Can any pest control company install Sentricon?+

No. Sentricon is only sold to and installed by Certified Sentricon Specialists who have completed Corteva training and signed an authorized service agreement. The Sentricon dealer locator on the official product website lists certified operators by zip code. This dealer restriction is one reason Sentricon pricing is more consistent across the US than commodity-chemistry liquid treatments.

How long does it take Sentricon to eliminate a termite colony?+

Field studies and Corteva published data show colony elimination in 3 to 6 months from the start of bait consumption. Workers consume the noviflumuron-treated bait, return to the colony, and over the next several molting cycles the worker population collapses because the chitin synthesis inhibitor prevents successful molting. The colony loses its replacement workforce and dies. The Always Active formulation (preloaded bait in every station from day one) accelerates onset compared to older monitor-then-bait systems.

What happens if I cancel the Sentricon renewal contract?+

The warranty terminates the day the contract lapses, and the stations are typically not serviced or rebaited until the contract is reinstated. Most operators will leave the stations in the ground but stop the monitoring schedule. Reinstating later usually requires a re-inspection fee and potentially a partial reinstall if any stations have been disturbed by landscaping or pets. The 10-year economics generally favor continuous renewal.

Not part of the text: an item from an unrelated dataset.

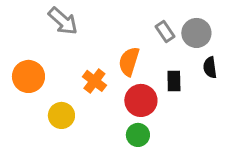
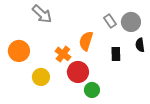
red circle: (141, 100) -> (78, 72), moved

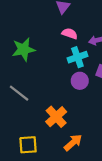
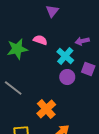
pink semicircle: (70, 34) -> (40, 40), moved
cyan cross: (77, 57) -> (65, 56), turned -30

Does Sentricon work for Formosan termites?+

Yes. Sentricon AG with noviflumuron is registered and effective for both native subterranean and Formosan subterranean termites. In Formosan territory (Gulf Coast, Hawaii, parts of southern California), operators commonly install Sentricon at tighter station spacing (every 7.5 feet rather than every 10 feet) to compensate for the larger Formosan colony and the broader foraging range. Renewal contracts in Formosan zones run $50 to $200 a year higher than equivalent native-subterranean contracts.